Glycocalyx

TEMmicrographof a B. subtilis bacterium, with the hair-like glycocalyx visible surrounding the cell membrane (scale bar = 200 nm)
Glycocalyx
Identifiers
MeSH Glycocalyx
Code TH H1.00.01.1.00002
TH H1.00.01.1.00002
FMA 66838

Anatomical terminology

The glycocalyx is a glycoprotein-polysaccharide covering that surrounds the cell membranes of some bacteria, epithelia and other cells.

Most animal epithelial cells have a fuzz-like coat on the external surface of their plasma membranes. This coating consists of several carbohydrate moieties of membrane glycolipids and glycoproteins, which serve as backbone molecules for support. Generally, the carbohydrate portion of the glycolipids found on the surface of plasma membranes helps these molecules contribute to cell-cell recognition, communication, and intercellular adhesion.[1]

The glycocalyx is a type of identifier that the body uses to distinguish between its own healthy cells and transplanted tissues, diseased cells, or invading organisms. Included in the glycocalyx are cell-adhesion molecules that enable cells to adhere to each other and guide the movement of cells during embryonic development.[2] The glycocalyx plays a major role in regulation of endothelial vascular tissue, including the modulation of red blood cell volume in capillaries.[3]

The slime on the outside of a fish is an example of glycocalyx. The term was initially applied to the polysaccharide matrix coating epithelial cells, but its functions have been discovered to go well beyond that.

Glycocalyx in vascular endothelial tissue

The glycocalyx is located on the apical surface of vascular endothelial cells which line the lumen. When vessels are stained with cationic dyes such as Alcian blue stain, transmission electron microscopy shows a small, irregularly shaped layer extending approximately 50-100 nm into the lumen of a blood vessel. Another study used cryo-transmission electron microscopy and showed that the endothelial glycocalyx could be up to 11μm thick.[4] It is present throughout a diverse range of microvascular beds (capillaries) and macrovessels (arteries and veins).
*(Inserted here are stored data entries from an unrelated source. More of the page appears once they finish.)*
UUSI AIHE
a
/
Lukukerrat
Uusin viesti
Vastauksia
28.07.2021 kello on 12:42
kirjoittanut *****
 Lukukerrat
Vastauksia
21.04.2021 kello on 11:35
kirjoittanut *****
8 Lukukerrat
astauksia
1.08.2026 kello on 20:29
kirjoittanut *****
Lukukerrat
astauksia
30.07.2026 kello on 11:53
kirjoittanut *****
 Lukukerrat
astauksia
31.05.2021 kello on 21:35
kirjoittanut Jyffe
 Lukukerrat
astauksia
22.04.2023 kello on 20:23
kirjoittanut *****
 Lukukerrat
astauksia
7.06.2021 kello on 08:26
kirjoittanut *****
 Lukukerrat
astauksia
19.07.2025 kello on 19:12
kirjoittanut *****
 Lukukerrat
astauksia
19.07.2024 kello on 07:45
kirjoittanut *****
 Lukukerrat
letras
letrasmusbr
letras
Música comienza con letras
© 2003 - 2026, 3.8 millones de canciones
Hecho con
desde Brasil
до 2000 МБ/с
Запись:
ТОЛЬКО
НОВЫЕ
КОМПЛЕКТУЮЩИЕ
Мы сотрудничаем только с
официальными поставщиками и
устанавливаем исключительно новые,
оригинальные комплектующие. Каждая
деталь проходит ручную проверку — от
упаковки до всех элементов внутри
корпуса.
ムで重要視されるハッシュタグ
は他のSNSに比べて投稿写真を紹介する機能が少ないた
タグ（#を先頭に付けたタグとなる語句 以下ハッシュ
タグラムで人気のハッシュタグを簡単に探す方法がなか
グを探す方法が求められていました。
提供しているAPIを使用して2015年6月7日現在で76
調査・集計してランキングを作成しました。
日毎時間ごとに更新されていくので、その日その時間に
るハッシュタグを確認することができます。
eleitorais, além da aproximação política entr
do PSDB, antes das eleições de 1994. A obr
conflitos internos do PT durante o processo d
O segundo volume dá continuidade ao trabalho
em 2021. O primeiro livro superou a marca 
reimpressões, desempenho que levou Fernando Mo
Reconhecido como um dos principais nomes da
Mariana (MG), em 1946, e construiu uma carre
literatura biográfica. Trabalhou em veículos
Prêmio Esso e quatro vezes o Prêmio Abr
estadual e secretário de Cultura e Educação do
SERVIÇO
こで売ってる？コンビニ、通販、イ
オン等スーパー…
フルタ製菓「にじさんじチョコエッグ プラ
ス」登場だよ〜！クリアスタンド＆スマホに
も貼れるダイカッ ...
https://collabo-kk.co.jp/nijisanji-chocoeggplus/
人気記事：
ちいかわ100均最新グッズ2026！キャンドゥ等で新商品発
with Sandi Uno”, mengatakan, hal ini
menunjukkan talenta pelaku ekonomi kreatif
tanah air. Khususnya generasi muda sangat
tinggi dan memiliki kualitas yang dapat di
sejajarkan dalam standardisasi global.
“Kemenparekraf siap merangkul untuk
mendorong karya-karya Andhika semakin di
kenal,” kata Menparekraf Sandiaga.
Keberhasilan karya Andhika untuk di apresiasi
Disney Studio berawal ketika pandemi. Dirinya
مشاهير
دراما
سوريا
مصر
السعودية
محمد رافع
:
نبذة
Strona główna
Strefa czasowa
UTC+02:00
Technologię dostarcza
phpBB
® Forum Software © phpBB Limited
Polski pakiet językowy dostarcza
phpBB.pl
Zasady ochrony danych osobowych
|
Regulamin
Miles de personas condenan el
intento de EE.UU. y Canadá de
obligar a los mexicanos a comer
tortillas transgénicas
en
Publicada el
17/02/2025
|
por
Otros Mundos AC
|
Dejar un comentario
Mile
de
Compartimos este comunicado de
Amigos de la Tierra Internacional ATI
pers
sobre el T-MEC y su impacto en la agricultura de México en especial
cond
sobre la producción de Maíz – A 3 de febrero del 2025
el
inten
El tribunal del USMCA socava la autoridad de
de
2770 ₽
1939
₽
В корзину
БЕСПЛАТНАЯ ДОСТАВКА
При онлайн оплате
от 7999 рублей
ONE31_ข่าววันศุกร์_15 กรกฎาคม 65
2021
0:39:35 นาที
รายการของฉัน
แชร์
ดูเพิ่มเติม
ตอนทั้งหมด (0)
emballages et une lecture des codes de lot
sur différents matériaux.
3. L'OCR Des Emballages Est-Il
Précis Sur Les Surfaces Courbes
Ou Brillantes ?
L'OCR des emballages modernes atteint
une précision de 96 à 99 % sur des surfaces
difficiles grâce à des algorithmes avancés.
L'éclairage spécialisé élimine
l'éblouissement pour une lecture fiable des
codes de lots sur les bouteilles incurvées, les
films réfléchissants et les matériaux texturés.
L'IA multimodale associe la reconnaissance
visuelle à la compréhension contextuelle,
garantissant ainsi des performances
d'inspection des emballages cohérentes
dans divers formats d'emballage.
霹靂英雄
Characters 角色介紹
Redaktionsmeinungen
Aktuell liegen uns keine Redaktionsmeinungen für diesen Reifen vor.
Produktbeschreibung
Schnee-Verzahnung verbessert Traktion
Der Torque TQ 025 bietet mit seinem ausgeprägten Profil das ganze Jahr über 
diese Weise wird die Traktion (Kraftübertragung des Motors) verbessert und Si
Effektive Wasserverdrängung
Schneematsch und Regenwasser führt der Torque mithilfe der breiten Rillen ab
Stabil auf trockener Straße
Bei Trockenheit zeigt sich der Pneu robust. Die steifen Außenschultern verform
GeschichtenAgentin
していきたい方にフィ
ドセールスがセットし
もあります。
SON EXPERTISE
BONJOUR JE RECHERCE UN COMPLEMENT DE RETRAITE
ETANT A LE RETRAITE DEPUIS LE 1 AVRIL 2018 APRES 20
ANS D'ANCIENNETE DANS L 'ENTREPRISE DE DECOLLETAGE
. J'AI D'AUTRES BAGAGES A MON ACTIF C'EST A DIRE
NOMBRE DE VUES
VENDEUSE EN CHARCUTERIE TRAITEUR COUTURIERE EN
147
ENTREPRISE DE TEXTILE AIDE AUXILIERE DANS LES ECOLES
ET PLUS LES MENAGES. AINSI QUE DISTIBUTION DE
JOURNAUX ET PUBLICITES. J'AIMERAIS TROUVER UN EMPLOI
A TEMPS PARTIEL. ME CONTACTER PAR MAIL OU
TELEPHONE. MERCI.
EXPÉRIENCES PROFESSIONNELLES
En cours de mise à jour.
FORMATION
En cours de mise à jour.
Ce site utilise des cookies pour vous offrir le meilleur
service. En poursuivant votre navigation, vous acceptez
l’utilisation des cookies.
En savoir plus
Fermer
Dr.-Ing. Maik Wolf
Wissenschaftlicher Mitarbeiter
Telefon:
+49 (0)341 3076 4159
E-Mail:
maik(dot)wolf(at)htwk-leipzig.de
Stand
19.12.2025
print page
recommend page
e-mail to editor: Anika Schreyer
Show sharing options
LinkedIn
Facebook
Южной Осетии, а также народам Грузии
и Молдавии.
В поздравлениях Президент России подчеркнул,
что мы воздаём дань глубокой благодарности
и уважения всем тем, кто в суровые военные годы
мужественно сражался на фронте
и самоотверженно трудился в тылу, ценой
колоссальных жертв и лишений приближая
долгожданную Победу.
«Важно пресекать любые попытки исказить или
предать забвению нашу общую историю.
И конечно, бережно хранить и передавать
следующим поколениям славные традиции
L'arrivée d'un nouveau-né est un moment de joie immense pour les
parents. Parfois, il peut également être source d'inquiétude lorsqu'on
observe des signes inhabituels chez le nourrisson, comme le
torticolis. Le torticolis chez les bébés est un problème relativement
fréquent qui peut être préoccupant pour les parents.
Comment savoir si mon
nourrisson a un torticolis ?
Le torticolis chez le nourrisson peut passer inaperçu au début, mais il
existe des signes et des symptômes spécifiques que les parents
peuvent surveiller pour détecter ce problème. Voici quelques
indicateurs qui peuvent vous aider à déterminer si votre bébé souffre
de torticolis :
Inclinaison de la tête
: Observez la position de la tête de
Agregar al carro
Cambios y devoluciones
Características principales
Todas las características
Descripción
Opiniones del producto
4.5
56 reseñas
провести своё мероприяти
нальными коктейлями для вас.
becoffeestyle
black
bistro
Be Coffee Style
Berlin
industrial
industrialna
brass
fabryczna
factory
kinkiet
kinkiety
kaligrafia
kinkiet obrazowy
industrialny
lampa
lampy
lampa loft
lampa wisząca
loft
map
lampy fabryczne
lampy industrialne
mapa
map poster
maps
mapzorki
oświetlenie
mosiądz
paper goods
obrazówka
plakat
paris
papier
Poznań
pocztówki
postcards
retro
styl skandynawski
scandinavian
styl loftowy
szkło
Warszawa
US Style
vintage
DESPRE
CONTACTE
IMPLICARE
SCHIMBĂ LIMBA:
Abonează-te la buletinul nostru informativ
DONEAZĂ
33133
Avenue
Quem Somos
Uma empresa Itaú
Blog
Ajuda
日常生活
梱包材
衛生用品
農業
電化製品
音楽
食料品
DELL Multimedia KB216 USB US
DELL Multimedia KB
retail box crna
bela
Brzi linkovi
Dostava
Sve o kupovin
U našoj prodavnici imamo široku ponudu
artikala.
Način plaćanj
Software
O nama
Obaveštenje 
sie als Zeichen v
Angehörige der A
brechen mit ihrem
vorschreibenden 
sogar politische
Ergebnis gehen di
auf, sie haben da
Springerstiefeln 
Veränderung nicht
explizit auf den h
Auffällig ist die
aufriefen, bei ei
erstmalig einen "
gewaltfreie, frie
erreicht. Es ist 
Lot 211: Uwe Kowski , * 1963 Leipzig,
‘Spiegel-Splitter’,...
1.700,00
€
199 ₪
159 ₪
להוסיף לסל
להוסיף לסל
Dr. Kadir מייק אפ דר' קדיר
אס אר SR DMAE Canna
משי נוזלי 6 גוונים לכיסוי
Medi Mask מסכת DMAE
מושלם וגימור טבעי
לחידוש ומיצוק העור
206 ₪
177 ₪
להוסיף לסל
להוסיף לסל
The glycocalyx also consists of a wide range of enzymes and proteins that regulate leukocyte and thrombocyte adherence, since its principal role in the vasculature is to maintain plasma and vessel wall homeostasis. These enzymes and proteins include:

The enzymes and proteins listed above serve to reinforce the glycocalyx barrier against vascular and other diseases. Another main function of the glycocalyx within the vascular endothelium is that it shields the vascular walls from direct exposure to blood flow, while serving as a vascular permeability barrier.[5] Its protective functions are universal throughout the vascular system, but its relative importance varies depending on its exact location in the vasculature. In microvascular tissue, the glycocalyx serves as a vascular permeability barrier by inhibiting coagulation and leukocyte adhesion. It is important that leukocytes do not stick to the vascular wall because they are important components of the immune system that must be able to travel to a specific region of the body when needed. In arterial vascular tissue, the glycocalyx also inhibits coagulation and leukocyte adhesion, but through mediation of shear stress-induced nitric oxide (NO) release. Another protective function throughout the cardiovascular system is its ability to affect the filtration of interstitial fluid from capillaries into the interstitial space[6]

Research has shown that the glycocalyx, which is located on the apical surface of endothelial cells, is composed of a negatively charged network of proteoglycans, glycoproteins, and glycolipids.[7]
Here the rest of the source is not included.